I so nearly want to see more of this, but. The tendency to fall back on light novel tropes doesn’t bode well, and I don’t really want to encourage viewing of a show where a nonbinary person is casually described as a pervert. So no.
International streams: Crunchyroll (Americas, UK, Ireland, Australia, New Zealand); Daisuki (Americas (delayed 1 week), Europe excepting French, German, and Italian-speaking countries); AnimeLab (Australia, New Zealand); Wakanim (Canada, France, Belgium, Monaco, Switzerland, Algeria, Côte d’Ivoire, Morocco, Nigeria, Sénégal, Guadeloupe, French Guiana, Martinique)
Soul Buster premiere – Son Shin has no interest in studying useless old history, so he naturally finds himself targeted by weird spiritual visitations emanating from something that began at the end of the Han Dynasty. (Seriously, why do these things never happen to a deserving student who truly loves history?) The last one leaves him with a magic card, which causes him to be targeted by other users of magic cards who want to steal it. Luckily, waving it around the right way in a panic causes it to summon a sexy female warrior in totally impractical armor who is no doubt going to kick a substantial amount of butt in the course of this show.
This is one more short based on one more Chinese webcomic. The main effect of the shorter format, compared to other shows of this general type, is the abandonment of any subtlety or three-dimensionality. Everybody’s a basic character archetype with no room to grow.

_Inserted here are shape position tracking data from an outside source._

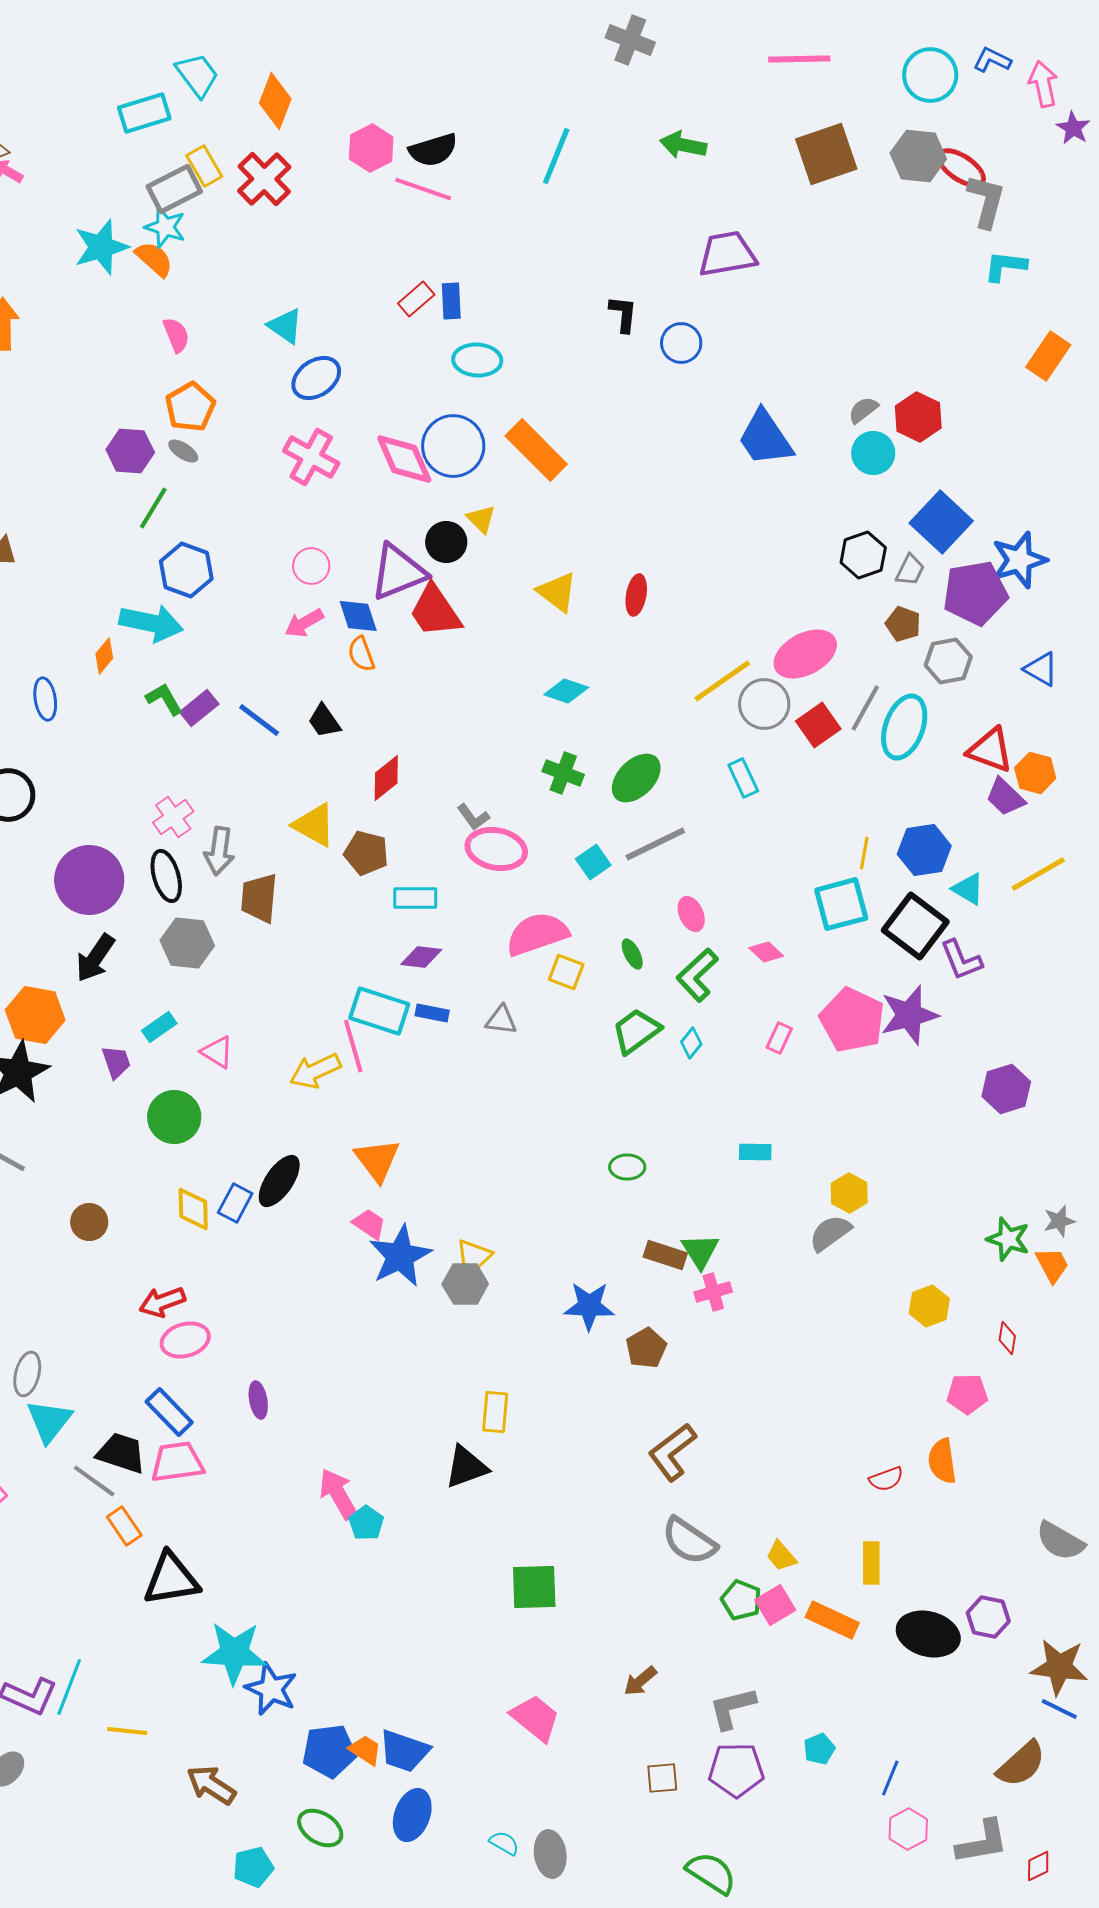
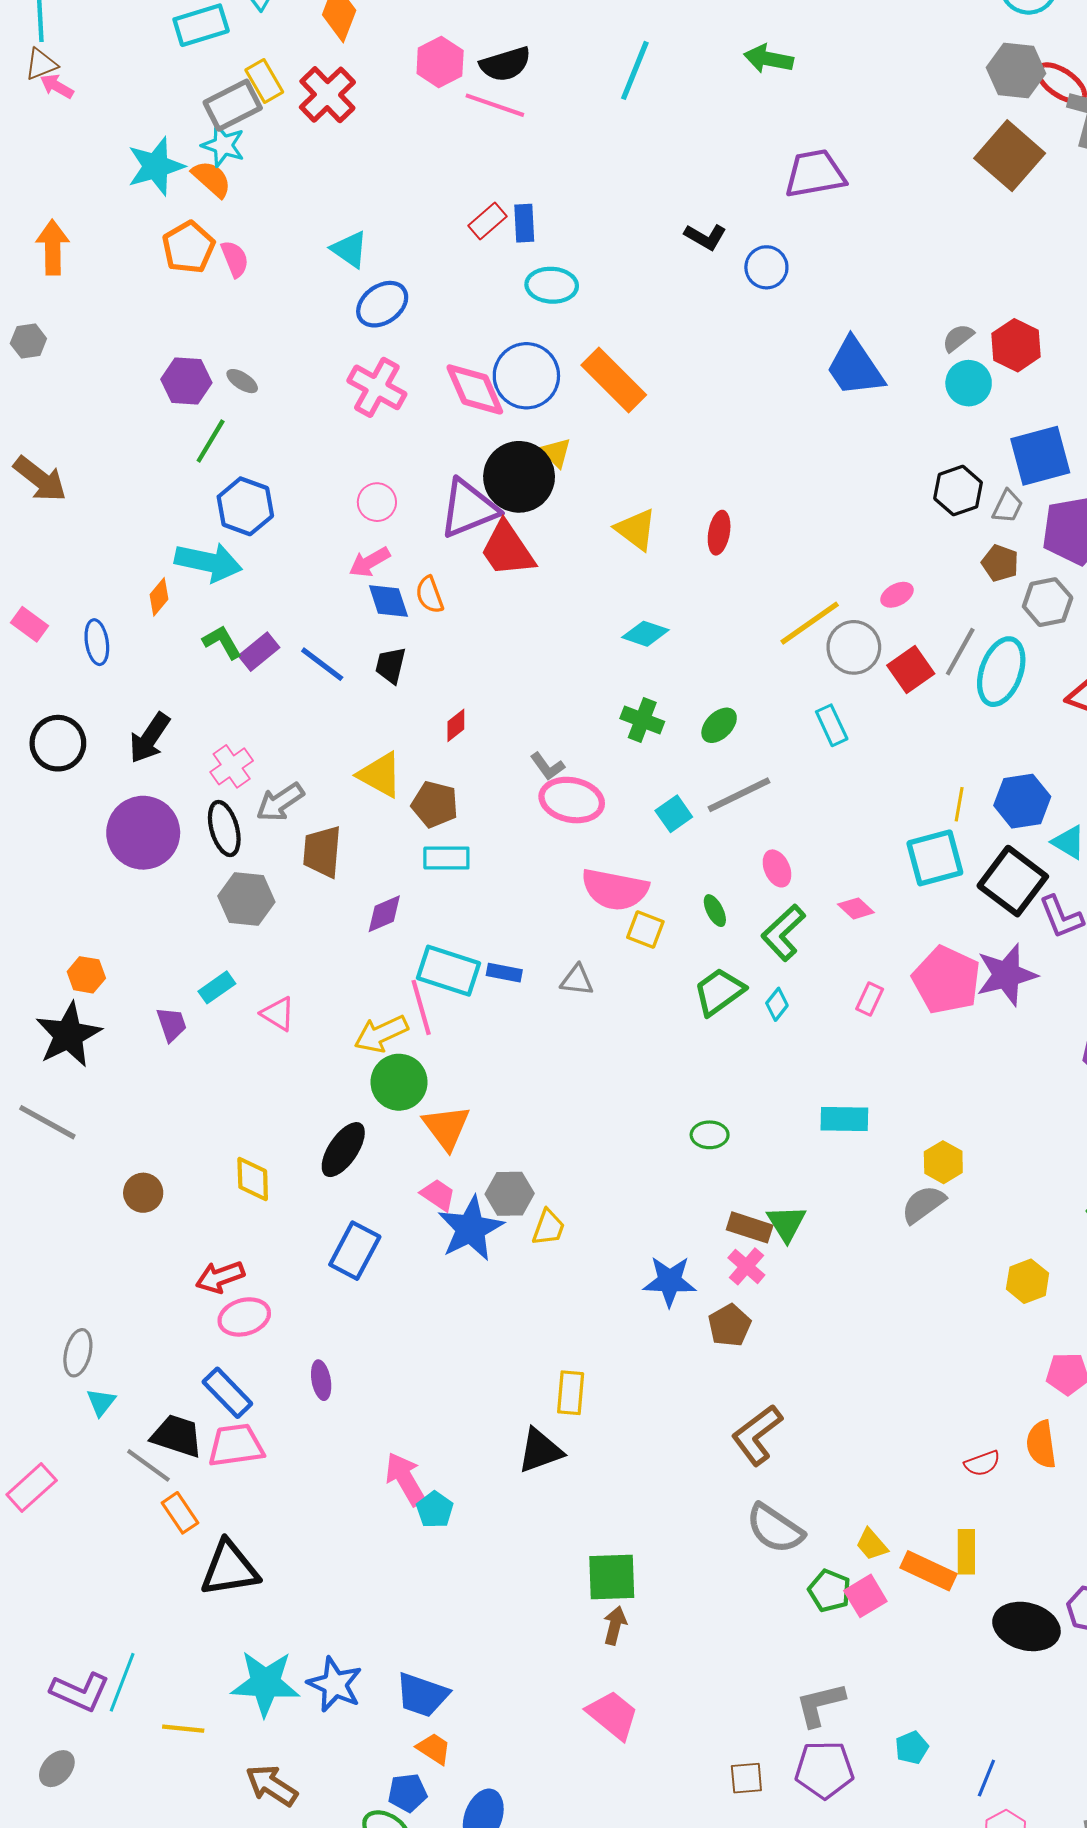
brown square: (826, 154) -> (1010, 156), moved, turned -30
black L-shape: (623, 314) -> (705, 237), turned 114
orange pentagon: (190, 407) -> (188, 247), moved
blue square: (941, 522) -> (1040, 456), turned 32
black circle: (446, 542) -> (519, 477), size x1.6
blue diamond: (358, 616) -> (388, 601), moved
pink ellipse: (805, 654) -> (897, 595), size x0.5
black trapezoid: (324, 721) -> (391, 665), turned 48
red diamond: (386, 778) -> (456, 725), size x0.7
green ellipse: (636, 778) -> (719, 725), size x0.7
gray arrow: (219, 851) -> (280, 802), turned 48
cyan rectangle: (415, 898) -> (446, 858), moved
pink semicircle: (537, 934) -> (615, 890), turned -150
purple diamond: (421, 957) -> (384, 914), moved, turned -30
black arrow: (95, 958) -> (150, 738), moved
orange hexagon: (35, 1015) -> (86, 975), size x0.6
green circle: (174, 1117) -> (399, 1082), moved
cyan rectangle: (755, 1152) -> (844, 1119), size x1.4
blue rectangle: (235, 1203) -> (355, 1251), moved, size x1.4
yellow trapezoid: (474, 1255) -> (549, 1227), turned -90
gray hexagon: (465, 1284) -> (510, 1194), moved
pink cross: (713, 1292) -> (746, 1266), moved, turned -33
cyan triangle: (49, 1421) -> (101, 1402), size x0.6
orange rectangle: (832, 1620) -> (929, 1571), moved
cyan star: (234, 1653) -> (265, 1683), moved
brown arrow: (640, 1681) -> (615, 1625), moved, turned 144
blue pentagon: (329, 1751) -> (407, 1793), moved, size x0.7
blue trapezoid: (404, 1751) -> (422, 1695), moved

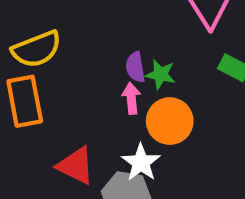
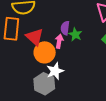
orange circle: (170, 121) -> (45, 52), moved
red triangle: (76, 166) -> (35, 37), moved

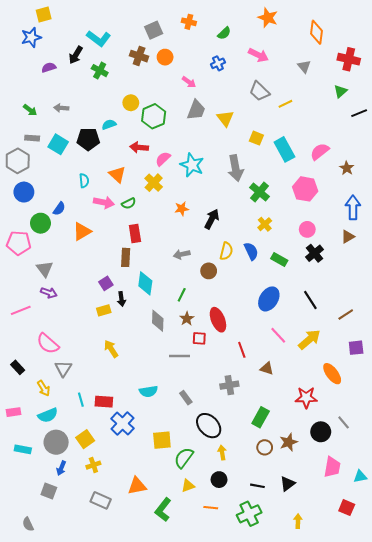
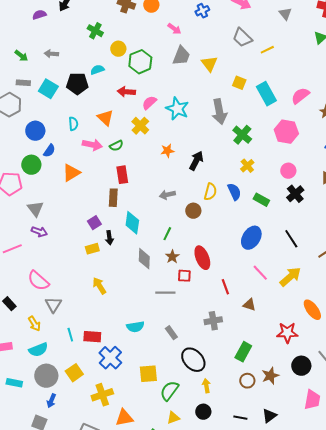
green cross: (100, 71) -> (95, 31), moved
blue circle: (24, 192) -> (35, 131), moved
yellow cross: (93, 465) -> (102, 395), moved, size x1.5

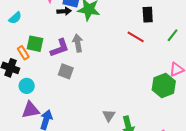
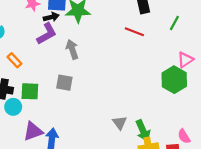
green square: (35, 44) -> (30, 91), moved
purple L-shape: (60, 48) -> (47, 34), moved
orange rectangle: (23, 53) -> (14, 60), moved
cyan circle: (27, 86) -> (13, 107), moved

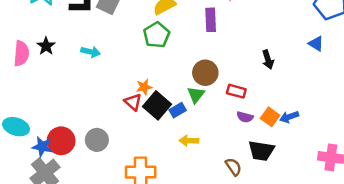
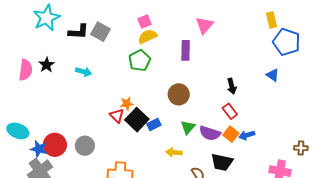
red rectangle: (236, 91) -> (230, 111), moved, turned 35
green triangle: (196, 95) -> (188, 127), moved
purple semicircle: (245, 117) -> (210, 133), size x1.5
yellow arrow: (189, 141) -> (174, 152), moved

Soul Buster isn’t outright bad, but it also isn’t doing anything more than going through the motions.
International stream: Crunchyroll (worldwide except Japan and China)
So that’s Cheating Craft, Nazotokine, ClassicaLoid, and Natsume Yujin-Cho advancing to the final round next week to go up against Izetta: The Last Witch, Magical Girl Raising Project, BBK/BRNK, and Mobile Suit Gundam: Iron-Blooded Orphans for up to five spots in the lineup for the rest of the season. I think that’s the most shows I’ve ever let through for a second episode, which means either that this season is off to a pretty awesome start, or I have no standards anymore.